東京都は8月27日と28日の2日間、ホテルルートインGrand東京浅草橋(東京都台東区)で「宿泊療養施設等の感染症対策に向けた実証」を実施する。
現在、東京都は新型コロナウイルス感染症対策のひとつとして軽症者等の宿泊療養施設を運営しているが、ロボットを導入した本実証実験を通じ、対応スタッフの感染リスクや業務負担、宿泊療養者の精神的負担の軽減を目指す。
ホテルルートインGrand東京浅草橋は、都が運営する宿泊療養施設と同様の構造を持つとして今回の実証フィールドに選定された。実験には、シャープマーケティングジャパン株式会社やCYBERDYNE株式会社などが参画し、清掃ロボットや搬送ロボット、コミュニケーションロボット等多様なロボットを用いて、宿泊療養施設業務を非対面、非接触で行う。ロボットによる業務の一例としては、シャープのモバイル型ロボット「RoBoHoN(ロボホン)」による非対面・非接触での受付応対やAGV(自動搬送装置)を用いたリネン類搬送のシミュレーションなどが行われる。
今回の実証実験は、都が推進する先端テクノロジーショーケーシング事業「Tokyo Robot Collection」の一環として行われるものだが、実験が成功すれば、将来的には感染症流行下における安全なサービス提供につながるとして、一般的なホテルや福祉施設等への採用も見込まれる。
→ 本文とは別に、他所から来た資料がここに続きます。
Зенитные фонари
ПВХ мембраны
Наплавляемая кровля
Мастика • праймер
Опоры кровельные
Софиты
なお、ホテル業界へのロボットの進出はもちろん今回が初めてではない。2015年、ホテルスタッフの代わりにロボットが受付業務を行う「変なホテル ハウステンボス」が長崎県佐世保市ハウステンボスに世界初のロボットホテルとしてオープンした。
同ブランドは、H.I.S.ホテルホールディングス株式会社が進める「スマートホテルプロジェクト」のもとに開発され、現在では関東以西九州までの地域で18店舗を展開する。
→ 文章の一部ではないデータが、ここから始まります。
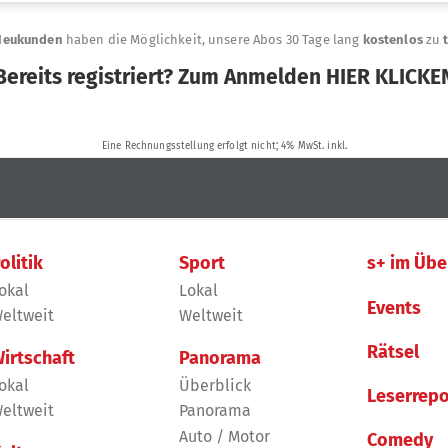
olitik
Sport
s+ im Übe
okal
Lokal
Events
eltweit
Weltweit
Rätsel
irtschaft
Panorama
okal
Überblick
Leserrepo
eltweit
Panorama
Auto / Motor
Comedy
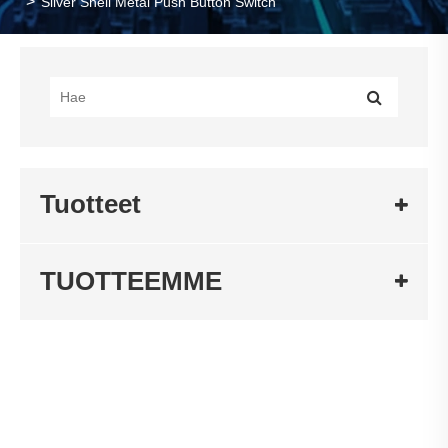
Silver Shell Metal Push Button Switch
Tuotteet
TUOTTEEMME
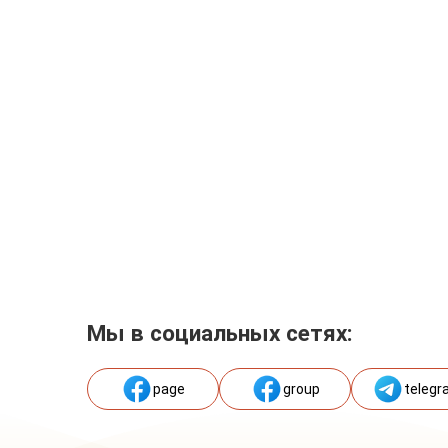
Мы в социальных сетях:
page
group
telegr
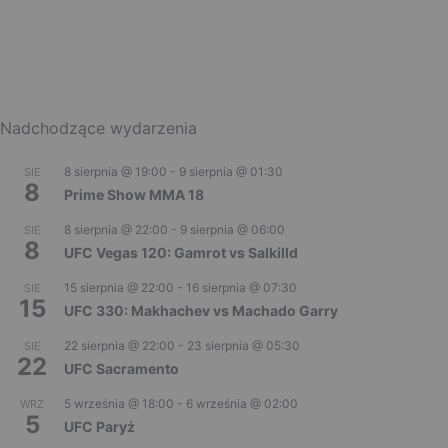
Nadchodzące wydarzenia
8 sierpnia @ 19:00
-
9 sierpnia @ 01:30
SIE
8
Prime Show MMA 18
8 sierpnia @ 22:00
-
9 sierpnia @ 06:00
SIE
8
UFC Vegas 120: Gamrot vs Salkilld
15 sierpnia @ 22:00
-
16 sierpnia @ 07:30
SIE
15
UFC 330: Makhachev vs Machado Garry
22 sierpnia @ 22:00
-
23 sierpnia @ 05:30
SIE
22
UFC Sacramento
5 września @ 18:00
-
6 września @ 02:00
WRZ
5
UFC Paryż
同社がロボットを導入した当初の目的としては「人件費の削減」が大きな割合を占めていたが、奇しくも今回、新型コロナウイルス感染症が拡大したため、非対面、非接触というロボットを用いたサービスが再び脚光を浴びている。
近年では、小売店のおける商品陳列などを想定した遠隔操作ロボットが開発されるなど、宿泊事業に限らずロボット技術の進出が目覚ましい。感染症対策への効果が大きく期待できるが、同時に人手不足に悩む事業者にとっても朗報となりそうだ。